Ao final do encontro, o presidente da comissão de Direitos Humanos, deputado Paulo Pimenta (PT-RS), anunciou a criação de um grupo de parlamentares para fiscalizar o andamento do caso.
- Vamos intensificar iniciativas para cobrar agilidades nos processos e evitar a impunidade. Chega deste jogo de empurra entre as autoridades.
A LEI KISS
-Em fevereiro de 2013, foi criada uma comissão externa na Câmara dos Deputados.
-O colegiado redigiu uma proposta de atualização das normas de segurança, prevenção e combate a incêndios em casas noturnas, bares, cinemas, teatros, prédios públicos e outros espaços de concentração de pessoas.
-O texto da comissão só foi aprovado na Câmara em abril de 2014 e seguiu para o Senado.
-Intitulada como Lei Kiss, passou no Senado em setembro deste ano. Como foram feitas mudanças no texto, o projeto voltou à Câmara, que poderá modificá-lo outra vez.
-Na Câmara, o projeto está em três comissões, sem previsão de ser votado em plenário.
-Depois da segunda aprovação na Câmara, a Lei Kiss precisa ser sancionada pela presidente Dilma Rousseff, que pode vetar parte do texto.
O QUE FICOU NO PROJETO
-A lei se aplicará a estabelecimentos e prédios públicos com ocupação igual ou superior a cem pessoas. Também atinge locais com lotação inferior, mas que concentram idosos, crianças e pessoas com dificuldade de locomoção, e que contenham grande quantidade de material inflamável.

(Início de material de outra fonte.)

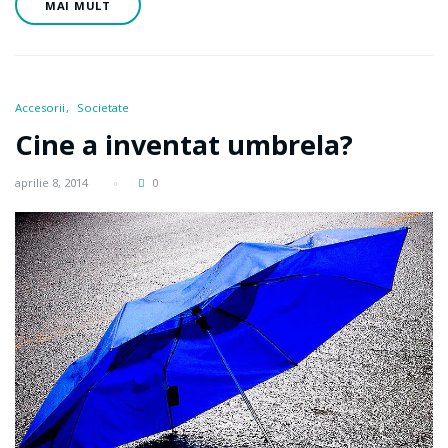
MAI MULT
Accesorii
Societate
Cine a inventat umbrela?
aprilie 8, 2014
0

Plano de prevenção de incêndio
Os alvarás são competência dos municípios. As liberações não podem ser dadas sem o plano de prevenção de incêndio aprovado pelo Corpo de Bombeiros.
Comandas proibidas
Proíbe o uso de comandas para controle do consumo de produtos em boates, discotecas e danceterias.
Improbidade
Como o alvará é responsabilidade dos municípios, o prefeito que deixar de observar a lei cometerá crime de improbidade administrativa, que pode levar à cassação do mandato. Bombeiros também poderão responder por improbidade.
Detenção e multa
Quem permite a entrada de mais pessoas do que o autorizado fica sujeito a pena de detenção de seis meses a dois anos, além de multa.
O QUE MUDOU NO SENADO
ABNT sem força de lei
A ideia na Câmara era que a concessão de alvará deveria seguir as especificações da Associação Brasileira de Normas Técnicas (ABNT) ou de outra entidade credenciada pelo Conselho Nacional de Metrologia, Normalização e Qualidade (Conmetro). O Senado retirou essa exigência. Os alvarás serão concedidos conforme regras das autoridades competentes em cada região. ABNT e Conmetro serão utilizadas quando não houver regulamentação.
Convênios entre municípios e bombeiros
Foram barrados convênios em cidades sem unidade de bombeiros militares. Prefeituras desses municípios teriam equipes treinadas em prevenção e combate a incêndios, que realizariam fiscalizações periódicas e as vistorias para aprovar obras.
Autorização especial
O Senado retirou a prerrogativa para que prefeitos concedam autorização especial para realização de eventos que integram patrimônio cultural da região.